- Born: Abby Clifton c. 1831 Orangeburg, South Carolina, U.S.
- Died: Between 1910 and 1920
- Other names: Abbie Fisher
- Occupations: Cook, author
- Known for: Writing the second cookbook penned by an African-American woman in the U.S.
- Notable work: What Mrs. Fisher Knows About Old Southern Cooking (1881)

= Abby Fisher =

American cookbook writer

Abby Fisher, sometimes spelled as Abbie Fisher (c. 1831 – 1915) was an American former slave from South Carolina who earned her living as a pickle manufacturer in San Francisco and published the second known cookbook by a Black woman in the United States, after Malinda Russell's Domestic Cook Book: Containing a Careful Selection of Useful Receipts for the Kitchen (1866). Abby Fisher's book, What Mrs. Fisher Knows About Old Southern Cooking, was published in 1881 by the Women's Cooperative Printing Office in San Francisco.

==Personal life==
Abby Clifton was born in Orangeburg, South Carolina to Andrew James, a white farmer, and Abbie Clifton, a slave, in June 1831. Although listed in the US Census as French, her father was more likely an American citizen of French Huguenot origin; in giving her Census account, Abby may have assumed he came from France after hearing him speak French at home. Before the 1860 Census in South Carolina, Abby had moved to Mobile, Alabama. She married Alexander C. Fisher around 1860.

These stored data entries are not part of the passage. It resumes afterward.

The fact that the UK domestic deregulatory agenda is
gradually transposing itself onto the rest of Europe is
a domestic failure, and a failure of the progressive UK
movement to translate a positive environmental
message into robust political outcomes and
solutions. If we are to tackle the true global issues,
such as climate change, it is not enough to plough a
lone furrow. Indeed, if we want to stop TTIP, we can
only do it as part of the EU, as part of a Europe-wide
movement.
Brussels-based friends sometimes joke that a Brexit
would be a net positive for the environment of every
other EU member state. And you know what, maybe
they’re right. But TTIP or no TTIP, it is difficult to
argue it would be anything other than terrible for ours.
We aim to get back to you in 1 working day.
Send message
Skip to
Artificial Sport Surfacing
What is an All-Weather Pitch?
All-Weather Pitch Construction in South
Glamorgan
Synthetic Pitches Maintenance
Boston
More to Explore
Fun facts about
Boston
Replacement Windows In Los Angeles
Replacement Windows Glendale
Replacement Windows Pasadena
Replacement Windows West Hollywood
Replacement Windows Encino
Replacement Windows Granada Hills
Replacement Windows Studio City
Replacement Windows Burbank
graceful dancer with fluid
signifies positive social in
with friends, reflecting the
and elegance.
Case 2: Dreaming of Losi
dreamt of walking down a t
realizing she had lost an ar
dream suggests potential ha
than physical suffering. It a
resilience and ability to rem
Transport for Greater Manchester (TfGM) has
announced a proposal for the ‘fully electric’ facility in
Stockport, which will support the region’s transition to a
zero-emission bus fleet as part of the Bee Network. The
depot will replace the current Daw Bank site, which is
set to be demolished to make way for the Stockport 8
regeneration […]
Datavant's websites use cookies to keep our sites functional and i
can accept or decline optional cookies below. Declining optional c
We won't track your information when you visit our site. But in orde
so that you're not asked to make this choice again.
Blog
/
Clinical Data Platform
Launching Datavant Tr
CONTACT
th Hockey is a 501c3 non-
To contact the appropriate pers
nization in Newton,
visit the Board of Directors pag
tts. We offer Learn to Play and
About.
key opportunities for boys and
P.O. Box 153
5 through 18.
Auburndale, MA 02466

The 1880 Census in San Francisco notes that she was 48 years old during that period, corroborating an 1830 or 1831 birthday. Her race was listed as "Mu.," short for mulatto, or mixed-race. Her occupation is written as "cook", while her husband, Alexander C. Fisher, is "Pickle and Preserve Manfr". She went through a lot of troubles and adversities because she was "mulatto" (mixed) She and her husband had four children living in the household, Benjamin (16), Eliza (12), Jennie (10), and Mary (3), though Abby Fisher's book notes in her "Pap for Infant Diet" recipe that she also had seven other children: "I have given birth to eleven children and raised them all, and nursed them with this diet."

==Career==
After arriving in San Francisco after 1877 (her daughter Mary was born in Missouri in 1877), Abby Fisher competed in and won several prizes at local fairs, including two medals at the San Francisco Mechanics' Institute Fair in 1880 and a diploma at the Sacramento State Fair in 1879. She made a big impression with high society in San Francisco and was asked to publish a book based on her experiences with Southern cooking. She noted in the "Preface and Apology" of her book that she entrusted the dictation of her cookbook to her friends, including several of San Francisco's elite. This was because she could neither read nor write, having received no schooling. By 1882, she was listed independently from her husband as a pickle manufacturer. (Her husband, meanwhile, worked as a porter). Fisher's business continued to operate through 1890, when it was still listed in Langley's San Francisco City Directory, May 1890, San Francisco, California. By that time, her operations had moved to Noe Valley (436 27th Street).

==Legacy==
After the 1906 San Francisco earthquake and fire, references to Abby Fisher and her cookbook all but disappeared before a copy of the book resurfaced again at a Sotheby's auction in New York City in 1984. The Arthur and Elizabeth Schlesinger Library at Harvard University purchased the book, and Applewood Books reprinted it the next year, in 1985. At the time, Mrs. Fisher was thought to have written "The First African-American Cookbook," but Malinda Russell's older cookbook was rediscovered in the years following publication.

Culinary historian Karen Hess provided historical notes for a second reprint in 1995.